Agra Foundations just finished creating what Scott said is "a forest" of underground stone columns to densify the ground to keep it from moving. And E. Mathers Contracting just finishing pre-loading the site with 100,000 cubic metres of sand to compact it prior to construction.

The sand will remain there until April or May, after which it will be removed to allow for construction of massive concrete abutments that will be used to help anchor the roof trusses.

In January, Dominion issued a call for companies interested in bidding on 19 contracts. (One contract for finishing the building envelope, including installation of the huge glass windows, has not yet been put to tender.)

A separate super-flat concrete floor will be installed over the concrete base, between which will be sandwiched a massive refrigeration system. The skating floor and liquid-ammonia refrigeration system will be installed in 2008.

Scott said Richmond opted for wood beams rather than steel for the roof trusses to showcase B.C. products.

"There aren't may companies that can bend steel in an arch that long and it can't be done locally. We want to push the wood market, and esthetically it is elegant," he said.

So far, Richmond has spent $5.9 million on developing the project, including $2.3 million for design and nearly $1 million to prepare the site.

In what may have been the shrewdest investment, however, it donated $500,000 to the Vancouver 2010 Bid Corp. in 2002 and 2003, shortly after Vancouver won the bid and while it was considering moving the oval from SFU. Vanoc awarded Richmond the venue in August 2004. With that foot in the door, the city then spent $459,000 that year and in 2005 to send staff and city council on 16 trips to examine ovals around the world.

The trips, including repeat visits to Calgary, Salt Lake City, Lillehammer and Turin, created controversy among taxpayers who wondered if all the travel was necessary.

In December, council approved another $120,000 to send nine people, including Mayor Malcolm Brodie and Coun. Bill McNulty, to Turin for the 2006 Olympics. Brodie has defended the expenses, saying the city has to get this project right and the trips helped it learn what not to do.

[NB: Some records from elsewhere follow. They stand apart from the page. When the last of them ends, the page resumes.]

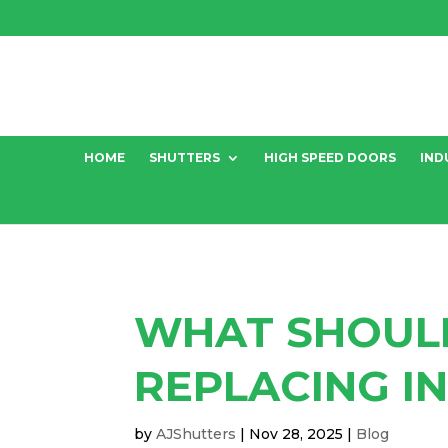
HOME
SHUTTERS
HIGH SPEED DOORS
IND
WHAT SHOUL
REPLACING I
by
AJShutters
|
Nov 28, 2025
|
Blog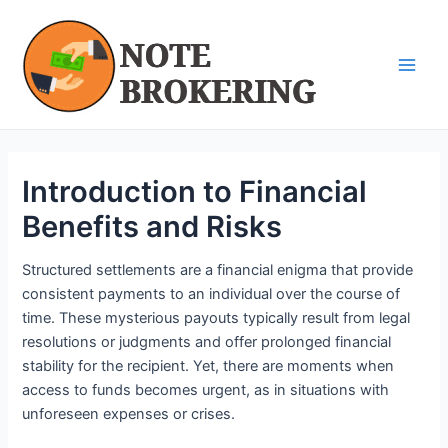
Skip
Post
Main
to
navigation
Men
content
Introduction to Financial
Benefits and Risks
Structured settlements are a financial enigma that provide
consistent payments to an individual over the course of
time. These mysterious payouts typically result from legal
resolutions or judgments and offer prolonged financial
stability for the recipient. Yet, there are moments when
access to funds becomes urgent, as in situations with
unforeseen expenses or crises.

The project has not been without financial problems. Like other public works, it is affected by both "scope creep" and a white-hot construction market that is creating shortages in skilled labour and materials.

As an example, Scott said, the oval was costed out at $206 million after all of the project designers, engineers and interested parties were asked what they wanted to see in the oval. It was then pared back to what the city could afford.

Scott said it was similar to someone telling a developer about the dream home they want, only to have to cut out the library, swimming pool and expansive gardens once the dream's sticker price is added up.

Ultimately, the city agreed to spend an additional $23 million over its original $155-million price to include the parkade.


Venue: Speed-skating oval

Location: Turin

Size: Overall covered area: 26,500 square metres. Track size: 400 metres x 12.60 metres.

Seating: 8,463.

Number of events: 12

Distance from athletes' village: 3 kilometres.

Post-Games use: Fairs and exhibitions in concert with the existing, and massive Lingotto Fiere convention centre, a former Fiat factory.

Cost as of 2005: 70.45 million euros, ($99 million) of which seven million euros ($9.8 million) come from the City of Turin and the rest from the federal government.

Of note: The new oval is in the centre of Turin, and a short walk from the Lingotto Fiere centre, where the main media centre is being housed. Construction began in 2003 and was finished late last year.